▶ [Assigned task]:
Every line in the data below that includes "team" belongs in the answer, copied as it stands.

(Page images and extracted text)

>>>

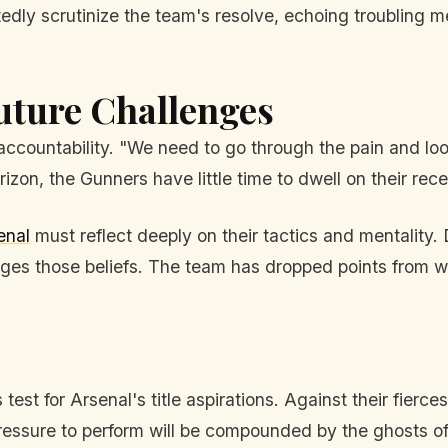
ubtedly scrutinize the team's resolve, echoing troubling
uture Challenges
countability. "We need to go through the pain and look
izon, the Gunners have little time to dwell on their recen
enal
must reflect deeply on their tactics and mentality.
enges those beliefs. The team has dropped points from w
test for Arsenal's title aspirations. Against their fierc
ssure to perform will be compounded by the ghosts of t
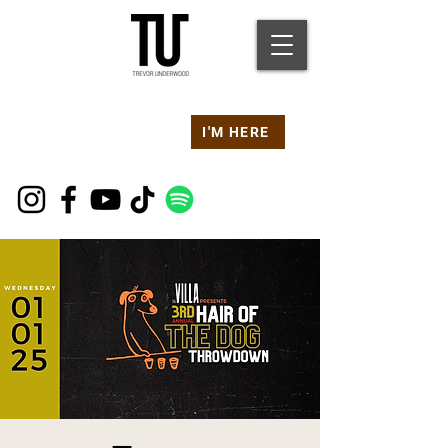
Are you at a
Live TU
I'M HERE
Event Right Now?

<<<

▶ [Response]:
ubtedly scrutinize the team's resolve, echoing troubling
enges those beliefs. The team has dropped points from w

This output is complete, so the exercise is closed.